SGLang Supports DeepSeek V3.2 Sparse Attention Mechanism from Day 0

We are thrilled to announce that SGLang has achieved Day 0 support for DeepSeek-V3.2! According to DeepSeek's technical report, DeepSeek-V3.2 equips DeepSeek-V3.1-Terminus with DeepSeek Sparse Attention (DSA) through continual training, a fine-grained sparse attention mechanism powered by Lightning Indexer that achieves significant improvements in training and inference efficiency, especially in long-context scenarios. Interested in more upcoming features? Check out our roadmap.

Installation and Quick Start

To get started quickly, simply pull the container and launch SGLang as follows:

NVIDIA GPU

docker pull lmsysorg/sglang:v0.5.3-cu129

python -m sglang.launch_server --model deepseek-ai/DeepSeek-V3.2-Exp --tp 8 --dp 8 --enable-dp-attention

AMD (MI350X/MI355X)

docker pull lmsysorg/sglang:dsv32-rocm

SGLANG_NSA_FUSE_TOPK=false SGLANG_NSA_KV_CACHE_STORE_FP8=false SGLANG_NSA_USE_REAL_INDEXER=true SGLANG_NSA_USE_TILELANG_PREFILL=True python -m sglang.launch_server --model-path deepseek-ai/DeepSeek-V3.2-Exp --disable-cuda-graph --tp 8 --mem-fraction-static 0.85 --page-size 64 --nsa-prefill "tilelang" --nsa-decode "aiter"

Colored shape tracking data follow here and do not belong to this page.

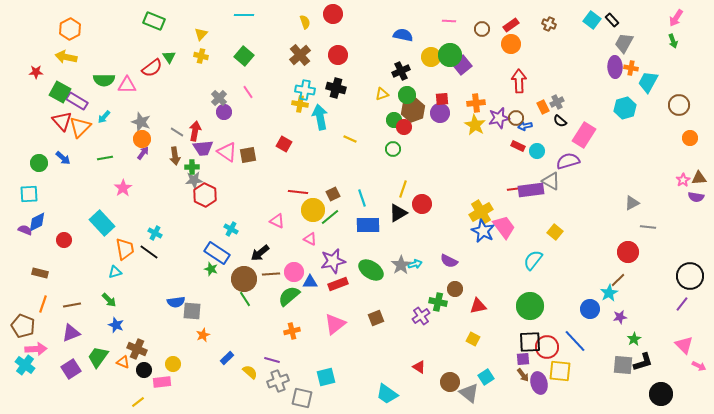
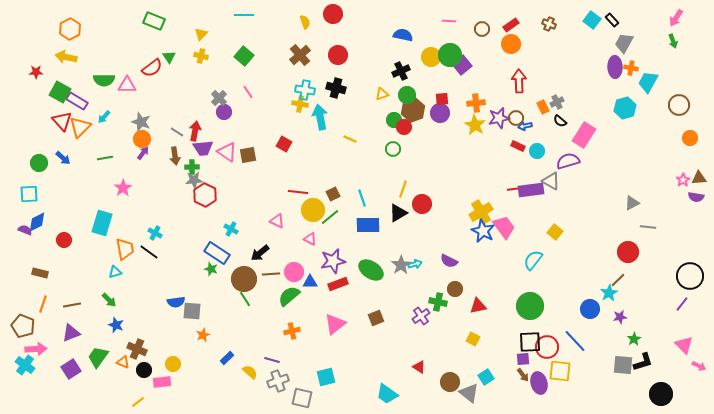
cyan rectangle at (102, 223): rotated 60 degrees clockwise
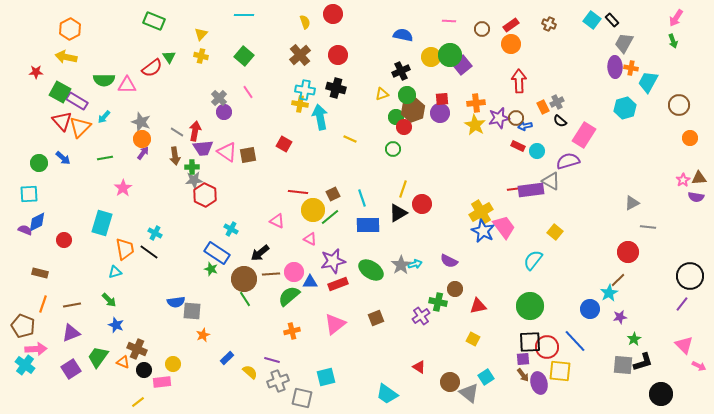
green circle at (394, 120): moved 2 px right, 3 px up
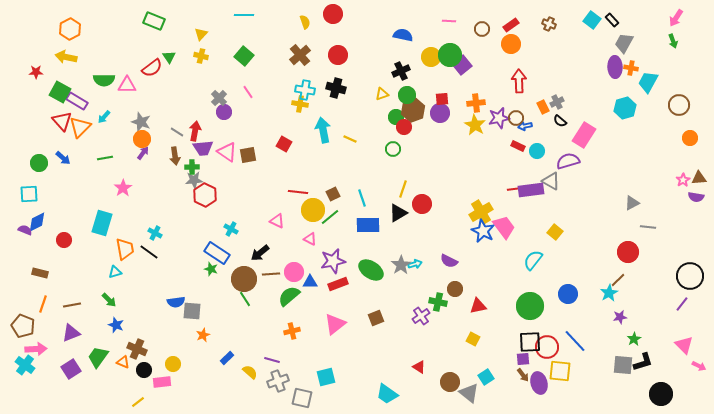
cyan arrow at (320, 117): moved 3 px right, 13 px down
blue circle at (590, 309): moved 22 px left, 15 px up
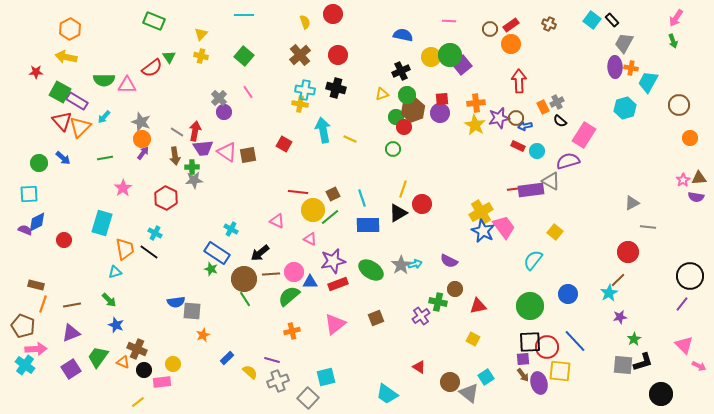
brown circle at (482, 29): moved 8 px right
red hexagon at (205, 195): moved 39 px left, 3 px down
brown rectangle at (40, 273): moved 4 px left, 12 px down
gray square at (302, 398): moved 6 px right; rotated 30 degrees clockwise
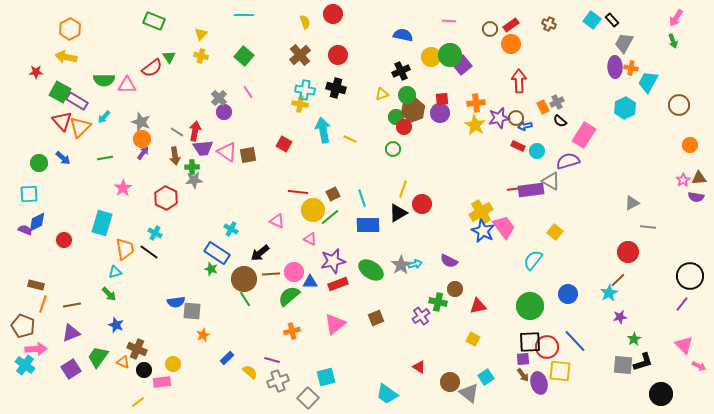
cyan hexagon at (625, 108): rotated 10 degrees counterclockwise
orange circle at (690, 138): moved 7 px down
green arrow at (109, 300): moved 6 px up
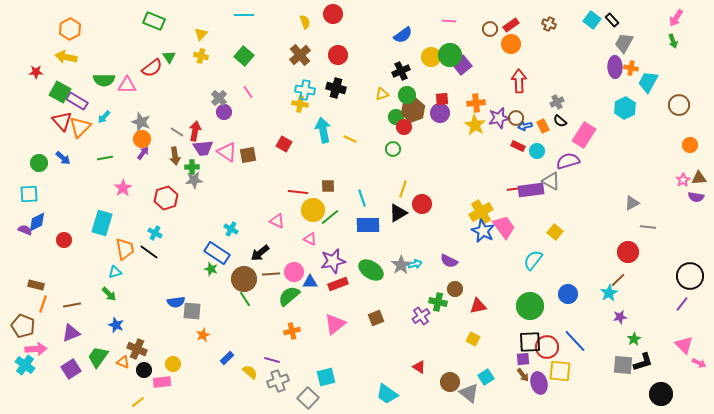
blue semicircle at (403, 35): rotated 132 degrees clockwise
orange rectangle at (543, 107): moved 19 px down
brown square at (333, 194): moved 5 px left, 8 px up; rotated 24 degrees clockwise
red hexagon at (166, 198): rotated 15 degrees clockwise
pink arrow at (699, 366): moved 3 px up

SGLANG_NSA_FUSE_TOPK=false SGLANG_NSA_KV_CACHE_STORE_FP8=false SGLANG_NSA_USE_REAL_INDEXER=true SGLANG_NSA_USE_TILELANG_PREFILL=True python -m sglang.launch_server --model-path deepseek-ai/DeepSeek-V3.2-Exp --disable-cuda-graph --tp 8 --mem-fraction-static 0.85 --page-size 64 --nsa-prefill "tilelang" --nsa-decode "tilelang"

NPU

# NPU A2
docker pull lmsysorg/sglang:dsv32-a2
# NPU A3
docker pull lmsysorg/sglang:dsv32-a3

python3 -m sglang.launch_server --model-path deepseek-ai/DeepSeek-V3.2-Exp --trust-remote-code --attention-backend ascend --mem-fraction-static 0.85 --chunked-prefill-size 32768 --disable-radix-cache --tp-size 16 --quantization w8a8_int8

Detailed Description

DeepSeek Sparse Attention: Unlocking Long-Context Efficiency

At the core of DeepSeek-V3.2 is DeepSeek Sparse Attention (DSA), a fine-grained sparse attention mechanism that redefines long-context efficiency.

DeepSeek Sparse Attention (DSA) mechanism diagram

DSA abandons quadratic full attention computation over all tokens and instead introduces:

  • Lightning Indexer (ultra-lightweight FP8 scorer) to identify the most relevant tokens for each query.
  • Top-k Token Selection, computing only on the most influential key-value entries.

This design reduces core attention complexity from O(L2) to O(Lk), achieving significant efficiency improvements in training and inference for context lengths up to 128K, with virtually no loss in model quality.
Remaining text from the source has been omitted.